I recently read The True Believer by Eric Hoffer. It’s a book about how mass movements evolve. With a lot of historical examples, the book explains the patterns and common threads among them. It’s an insightful book and reading it was a great learning experience for me.
What I’d like to share with you here is not the content of the book, though. Instead, I’d like to share with you about the author.
You see, I didn’t know about Eric Hoffer before. But I imagined he must be a famous professor from a well-known university. I mean, what else could explain the depth of his insights? The True Believer is an influential book. Here is how Wikipedia put it:
The first and best-known of Hoffer’s books, The True Believer has been published in twenty-three editions between 1951 and 2002. He later touched upon similar themes in other works.
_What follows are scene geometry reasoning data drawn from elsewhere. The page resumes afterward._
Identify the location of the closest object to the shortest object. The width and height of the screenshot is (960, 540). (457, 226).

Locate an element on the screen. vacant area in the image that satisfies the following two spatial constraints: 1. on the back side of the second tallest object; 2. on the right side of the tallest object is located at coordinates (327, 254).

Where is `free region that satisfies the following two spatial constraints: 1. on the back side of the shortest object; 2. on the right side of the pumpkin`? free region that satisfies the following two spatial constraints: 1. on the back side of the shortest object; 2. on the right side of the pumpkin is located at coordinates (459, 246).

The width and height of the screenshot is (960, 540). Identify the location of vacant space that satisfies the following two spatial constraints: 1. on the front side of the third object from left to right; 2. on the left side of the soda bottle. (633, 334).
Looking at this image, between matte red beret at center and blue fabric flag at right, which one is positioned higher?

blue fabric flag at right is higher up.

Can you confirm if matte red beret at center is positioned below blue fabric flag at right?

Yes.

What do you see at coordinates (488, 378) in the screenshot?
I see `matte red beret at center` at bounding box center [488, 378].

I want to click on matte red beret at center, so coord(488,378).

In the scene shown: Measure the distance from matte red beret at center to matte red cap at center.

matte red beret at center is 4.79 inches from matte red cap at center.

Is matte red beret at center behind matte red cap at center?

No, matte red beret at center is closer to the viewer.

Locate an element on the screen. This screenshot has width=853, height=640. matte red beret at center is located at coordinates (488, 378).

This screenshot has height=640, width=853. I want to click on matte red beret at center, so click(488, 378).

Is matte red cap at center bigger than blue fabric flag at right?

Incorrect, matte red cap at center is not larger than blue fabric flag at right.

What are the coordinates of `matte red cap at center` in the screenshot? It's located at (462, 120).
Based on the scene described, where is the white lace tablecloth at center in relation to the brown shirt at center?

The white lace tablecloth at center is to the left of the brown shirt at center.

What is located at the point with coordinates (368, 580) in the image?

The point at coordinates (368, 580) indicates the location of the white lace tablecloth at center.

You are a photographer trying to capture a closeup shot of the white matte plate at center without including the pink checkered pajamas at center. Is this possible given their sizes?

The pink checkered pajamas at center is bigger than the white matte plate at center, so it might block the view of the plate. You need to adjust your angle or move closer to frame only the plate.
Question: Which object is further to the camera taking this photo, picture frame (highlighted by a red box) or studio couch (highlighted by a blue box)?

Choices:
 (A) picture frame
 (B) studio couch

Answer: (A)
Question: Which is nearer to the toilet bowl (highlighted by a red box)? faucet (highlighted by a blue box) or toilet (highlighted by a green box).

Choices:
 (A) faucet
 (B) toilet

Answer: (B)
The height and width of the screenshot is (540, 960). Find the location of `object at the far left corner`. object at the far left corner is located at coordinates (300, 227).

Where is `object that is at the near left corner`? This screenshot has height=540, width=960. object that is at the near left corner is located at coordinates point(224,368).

Prominent leaders and social commentators who have remarked publicly about their interest in the book include American President Dwight D. Eisenhower as well as American Secretary of State and First Lady Hillary R. Clinton.
Hoffer was even awarded the Presidential Medal of Freedom in 1983! With that kind of impact, it’s safe to assume that Hoffer was a famous professor, right?
Well, I was stunned when I learned who he was.
Far from being a professor with a doctorate, he didn’t have any formal schooling! That’s right, he had no formal education at all. Guess what his occupation was? He was a longshoreman. It was hard physical labor at the docks and that was his job. Even after the publication of The True Believer in 1951, he still worked as a longshoreman until 1964.
So how could he do it? How could he write such an insightful book despite his background?
The answer is self-education. Hoffer is a great example of the power of self-education. His life shows that self-education is transformational. It has the power to transform you if you are serious about it.
Here is how Britannica explains Hoffer’s self-education:
Hoffer’s family was of modest means, and his early life was marked by hardship. A fall at the age of 7 left him partially blind until he was 15, when his eyesight returned. With the recovery of vision, Hoffer began to read voraciously. His mother had died when he was a child, and, when his father died in 1920, Hoffer, penniless, decided to go to California. For the next 23 years he found jobs as a migrant farm worker and a manual labourer; throughout this time he never stopped reading or lost his love of books, the only possessions he carried from job to job. He joined the longshoreman’s union in 1943 so that he could work only a few days a week and spend the rest of the time reading and writing.
Did you see how serious he was about his self-education? He made a determined effort for it. That’s why he became the man he was.
Self-education is powerful. But it’s up to you to tap into its power. Are you willing to do what it takes? If Hoffer could go that far despite his background, I believe there is no excuse for you and me.